**Work request**
Give the data below again exactly as it stands. Omit the pictures.

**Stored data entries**

- - - -

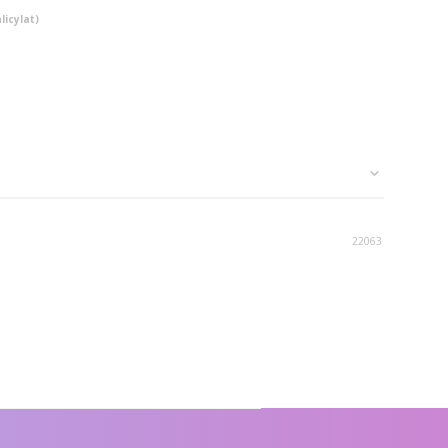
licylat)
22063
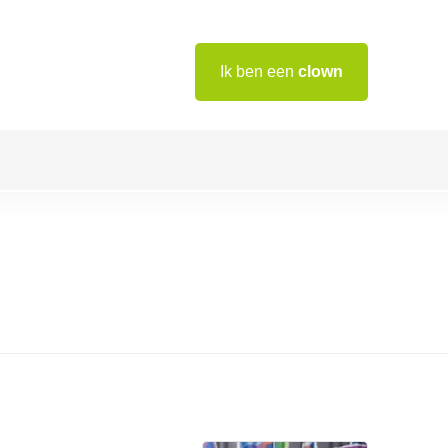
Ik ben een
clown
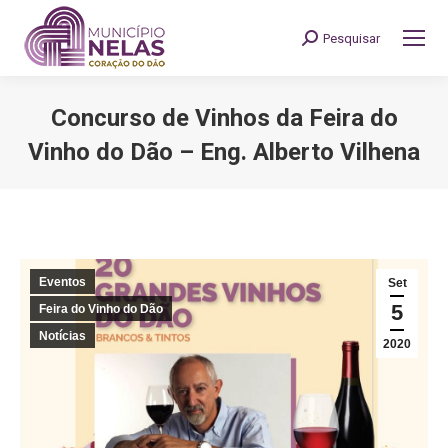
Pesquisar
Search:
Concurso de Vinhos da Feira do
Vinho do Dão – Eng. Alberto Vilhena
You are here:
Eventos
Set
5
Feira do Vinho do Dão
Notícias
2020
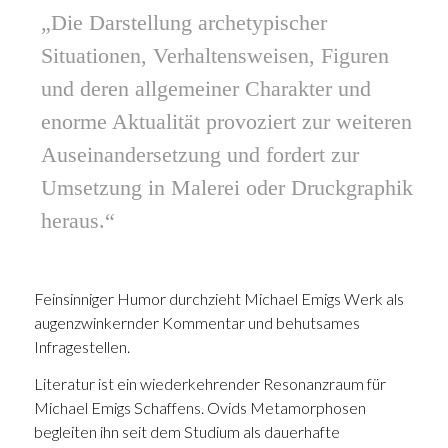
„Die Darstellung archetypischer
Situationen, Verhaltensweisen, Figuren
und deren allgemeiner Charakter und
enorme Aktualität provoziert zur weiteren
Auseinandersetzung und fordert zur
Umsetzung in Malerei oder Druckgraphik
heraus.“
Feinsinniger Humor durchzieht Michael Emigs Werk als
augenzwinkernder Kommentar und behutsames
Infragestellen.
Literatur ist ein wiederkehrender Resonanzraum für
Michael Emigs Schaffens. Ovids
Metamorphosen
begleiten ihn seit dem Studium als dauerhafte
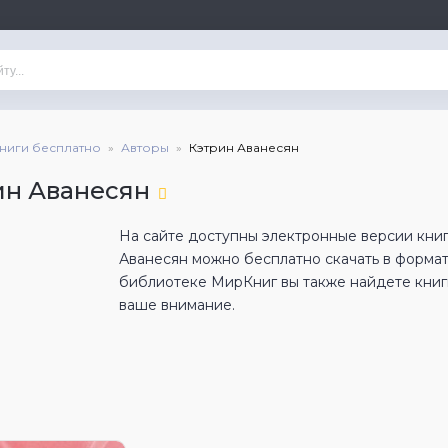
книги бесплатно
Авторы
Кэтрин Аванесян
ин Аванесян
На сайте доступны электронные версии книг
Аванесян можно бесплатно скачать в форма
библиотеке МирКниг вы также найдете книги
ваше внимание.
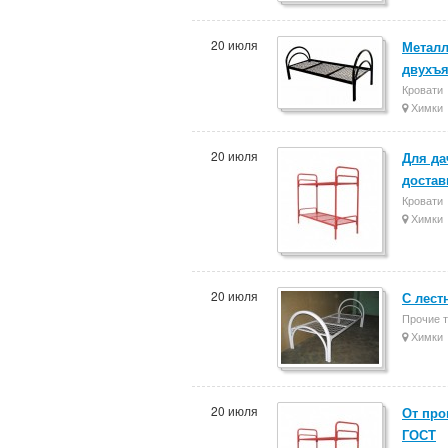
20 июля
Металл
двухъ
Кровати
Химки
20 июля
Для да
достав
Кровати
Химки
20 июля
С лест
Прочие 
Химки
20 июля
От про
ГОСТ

- - - -

**Written response**
licylat)
22063
Ik ben een
clown
Pesquisar
Search:
Concurso de Vinhos da Feira do
Vinho do Dão – Eng. Alberto Vilhena
You are here:
Eventos
Set
5
Feira do Vinho do Dão
Notícias
2020
„Die Darstellung archetypischer
Situationen, Verhaltensweisen, Figuren
und deren allgemeiner Charakter und
enorme Aktualität provoziert zur weiteren
Auseinandersetzung und fordert zur
Umsetzung in Malerei oder Druckgraphik
heraus.“
Feinsinniger Humor durchzieht Michael Emigs Werk als
augenzwinkernder Kommentar und behutsames
Infragestellen.
Literatur ist ein wiederkehrender Resonanzraum für
Michael Emigs Schaffens. Ovids
Metamorphosen
begleiten ihn seit dem Studium als dauerhafte
книги бесплатно
Авторы
Кэтрин Аванесян
ин Аванесян
На сайте доступны электронные версии книг
Аванесян можно бесплатно скачать в форма
библиотеке МирКниг вы также найдете книги
ваше внимание.
20 июля
Металл
двухъ
Кровати
Химки
20 июля
Для да
достав
Кровати
Химки
20 июля
С лест
Прочие 
Химки
20 июля
От про
ГОСТ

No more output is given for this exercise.